API Reference: Pre-processing Kernels

The xinfer::preproc module is dedicated to solving one of the most common bottlenecks in real-world AI applications: data pre-processing.

The Philosophy: Before a model can be run, input data (like an image from a camera or an audio clip) must be transformed into a correctly formatted tensor. Performing these steps on the CPU—resizing, normalizing, converting data types, and changing memory layouts—and then transferring the result to the GPU is incredibly inefficient.

The preproc module provides high-performance, fused CUDA kernels that perform this entire pipeline directly on the GPU. This minimizes CPU-GPU data transfers and leverages the GPU's massive parallelism for a significant speedup.
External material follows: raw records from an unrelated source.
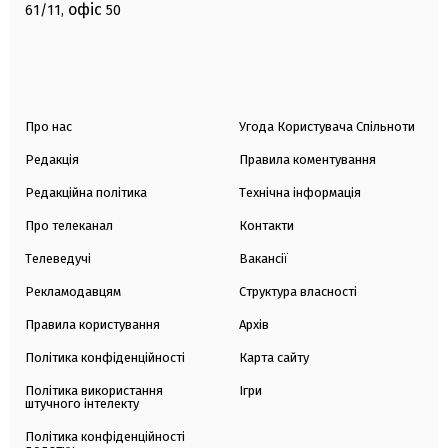
офіс
61/11,
50
Про нас
Угода Користувача Спільноти
Редакція
Правила коментування
Редакційна політика
Технічна інформація
Про телеканал
Контакти
Телеведучі
Вакансії
Рекламодавцям
Структура власності
Правила користування
Архів
Політика конфіденційності
Карта сайту
Політика використання
Ігри
штучного інтелекту
Політика конфіденційності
Image Processing: `preproc::ImageProcessor`

Header: #include <xinfer/preproc/image_processor.h>

This is the universal tool for all image-based tasks in xInfer. It is designed to take a standard cv::Mat from the CPU and efficiently produce a model-ready tensor on the GPU.

Core Feature: The Fused Pipeline

A single call to process() executes a monolithic CUDA kernel that performs the following steps in one operation:

Upload: Copies the cv::Mat data from the CPU to the GPU.
Resize: Resizes the image to the model's required input dimensions using bilinear interpolation.
(Optional) Letterbox/Pad: Adds padding to maintain the aspect ratio, a common requirement for models like YOLO.
Layout Conversion: Converts the image from OpenCV's interleaved HWC (Height, Width, Channel) layout to the CHW (Channel, Height, Width) layout required by deep learning models.
Normalization: Converts the 8-bit integer pixel values to 32-bit floats and applies the specified normalization formula: (pixel / 255.0 - mean) / std.
Output: Writes the final, model-ready tensor directly to the destination GPU buffer.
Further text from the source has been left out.